Для начала — пример из во-первых. Вот взять, допустим, сонник. Там написано: если во сне увидеть идиота — вам предстоит разговор с ученым и мудрым собеседником. И я поверила. Легла спать. Снится мне мой сосед дядя Коля — пьяница, матерщинник, кляузник, анонимщик. Идиот по всем параметрам, симптомам и показаниям. Утром — беседа с ним же. С ученым и мудрым человеком, как сказано в соннике.
Вообще-то дядя Коля, если в состоянии говорить, только риторические вопросы и задает. А я отвечаю. Он задает. А я отвечаю.
Он:
— Да кто ты така-а-а-а?
Я, терпеливо — имя, фамилию, данные паспорта — говорю: пришла снова на вашего петуха жаловаться.
А он:
— Да что ты о себе возомни-и-ила?
А я так скромно о себе. Но с уважением. Говорю: мол, я отоларинголог. Врач ухо-горло-нос, по-вашему. Уберите петуха, говорю. Закройте, зарежьте, в конце концов.
А он:
— Я грынпис, по-яла, уха-горла-нос?!
Я киваю. Конечно, поняла. А что тут непонятного. Дядя Коля — гринпис. И петуха своего из-за меня убивать не собирается.
И все бы ничего. Курочки у него такие ладненькие — то ли австрийские, то ли немецкие, — как хризантемы белые. Переступают важно, неторопливо, приседают в реверансах. А вот петух — мерзавец редкостный. Гребень набок скошен. Глаз серийного убийцы. Мотается по двору осатанело, раздает тычки, провоцирует скандалы и интригует. И между прочим, главным своим делом не занимается. Иногда погонится за какой-нибудь из своих фройляйн, но как-то без интереса, больше по причине невнятных задач, поставленных природой, но напрочь им забытых.

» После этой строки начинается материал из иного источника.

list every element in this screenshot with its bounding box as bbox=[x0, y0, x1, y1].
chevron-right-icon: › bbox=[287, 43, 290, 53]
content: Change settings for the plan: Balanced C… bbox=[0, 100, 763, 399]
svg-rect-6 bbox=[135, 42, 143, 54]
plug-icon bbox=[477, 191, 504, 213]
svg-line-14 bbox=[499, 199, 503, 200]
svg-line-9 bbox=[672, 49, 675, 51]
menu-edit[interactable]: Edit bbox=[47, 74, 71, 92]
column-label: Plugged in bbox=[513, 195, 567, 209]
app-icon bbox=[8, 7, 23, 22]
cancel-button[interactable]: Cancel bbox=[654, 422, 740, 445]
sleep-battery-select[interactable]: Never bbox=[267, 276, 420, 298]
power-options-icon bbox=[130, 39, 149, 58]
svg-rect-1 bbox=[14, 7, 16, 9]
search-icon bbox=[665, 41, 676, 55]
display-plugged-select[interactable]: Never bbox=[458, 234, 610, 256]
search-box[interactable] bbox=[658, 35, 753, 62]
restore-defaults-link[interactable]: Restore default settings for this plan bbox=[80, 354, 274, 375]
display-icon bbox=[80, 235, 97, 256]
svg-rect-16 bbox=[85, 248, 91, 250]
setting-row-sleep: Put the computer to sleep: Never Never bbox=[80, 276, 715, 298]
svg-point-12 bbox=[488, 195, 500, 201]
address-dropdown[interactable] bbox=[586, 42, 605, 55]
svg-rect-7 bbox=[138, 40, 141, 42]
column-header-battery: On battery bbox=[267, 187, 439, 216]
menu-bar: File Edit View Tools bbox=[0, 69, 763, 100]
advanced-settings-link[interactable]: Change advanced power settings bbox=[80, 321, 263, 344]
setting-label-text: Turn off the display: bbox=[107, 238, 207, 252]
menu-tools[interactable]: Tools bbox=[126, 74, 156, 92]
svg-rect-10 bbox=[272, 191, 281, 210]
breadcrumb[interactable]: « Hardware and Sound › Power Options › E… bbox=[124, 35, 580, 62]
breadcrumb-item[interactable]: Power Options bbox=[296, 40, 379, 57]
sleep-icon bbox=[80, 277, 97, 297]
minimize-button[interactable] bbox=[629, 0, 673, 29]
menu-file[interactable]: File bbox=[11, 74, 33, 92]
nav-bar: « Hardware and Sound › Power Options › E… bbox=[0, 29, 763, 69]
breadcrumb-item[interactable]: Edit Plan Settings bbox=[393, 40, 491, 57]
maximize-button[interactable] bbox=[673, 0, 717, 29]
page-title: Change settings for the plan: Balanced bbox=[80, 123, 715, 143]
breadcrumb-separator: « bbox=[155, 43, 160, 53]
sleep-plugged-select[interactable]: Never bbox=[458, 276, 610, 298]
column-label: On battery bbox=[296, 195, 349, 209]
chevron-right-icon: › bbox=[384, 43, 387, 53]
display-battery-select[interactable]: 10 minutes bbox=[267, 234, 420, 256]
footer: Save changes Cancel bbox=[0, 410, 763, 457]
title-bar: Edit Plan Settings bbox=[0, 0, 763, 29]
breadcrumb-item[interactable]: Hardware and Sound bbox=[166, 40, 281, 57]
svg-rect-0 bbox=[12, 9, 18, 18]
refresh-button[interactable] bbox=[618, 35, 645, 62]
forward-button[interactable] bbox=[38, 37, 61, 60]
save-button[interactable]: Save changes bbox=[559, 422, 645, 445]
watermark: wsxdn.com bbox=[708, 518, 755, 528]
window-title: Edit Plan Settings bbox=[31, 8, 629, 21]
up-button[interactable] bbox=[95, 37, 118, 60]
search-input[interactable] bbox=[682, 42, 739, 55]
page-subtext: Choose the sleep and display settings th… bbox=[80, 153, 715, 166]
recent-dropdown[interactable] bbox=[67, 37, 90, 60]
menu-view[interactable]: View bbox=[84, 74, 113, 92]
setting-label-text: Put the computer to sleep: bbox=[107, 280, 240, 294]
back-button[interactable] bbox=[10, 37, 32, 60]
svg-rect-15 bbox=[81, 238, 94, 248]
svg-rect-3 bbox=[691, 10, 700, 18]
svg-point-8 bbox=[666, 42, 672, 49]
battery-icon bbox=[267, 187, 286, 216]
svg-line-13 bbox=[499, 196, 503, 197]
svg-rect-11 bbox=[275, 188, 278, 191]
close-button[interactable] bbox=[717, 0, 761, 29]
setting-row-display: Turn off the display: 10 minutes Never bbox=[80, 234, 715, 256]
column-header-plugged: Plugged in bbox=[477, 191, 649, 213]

Зато моя собственная жизнь с появлением петуха изменилась. Этот убивец на меня охотится. На меня лично. То ли развлекается, то ли интерес какой имеет. Иногда бродит, в траве копается, обдумывает какую-нибудь философскую концепцию. (Сомнительную, судя по выражению его петушьего лица.) А тут выхожу я. Ему на радость. И всем соседям, кто утром на работу не ходит. Убивец встряхивается, вздыхает глубоко, издает боевой клич «А-ха!» — и мчится прямо на меня с клекотом, топая, как пехота на параде. С какими целями он мчится, я не знаю, — он меня пока еще ни разу не догнал. Но стресс этот — каждое утро. И гоняется он только за мной. К мужу, детям, собаке нашей он совершенно равнодушен. А у меня уже невроз. У меня уже бессонница. Я даже от петушиного крика в мультфильмах дергаюсь.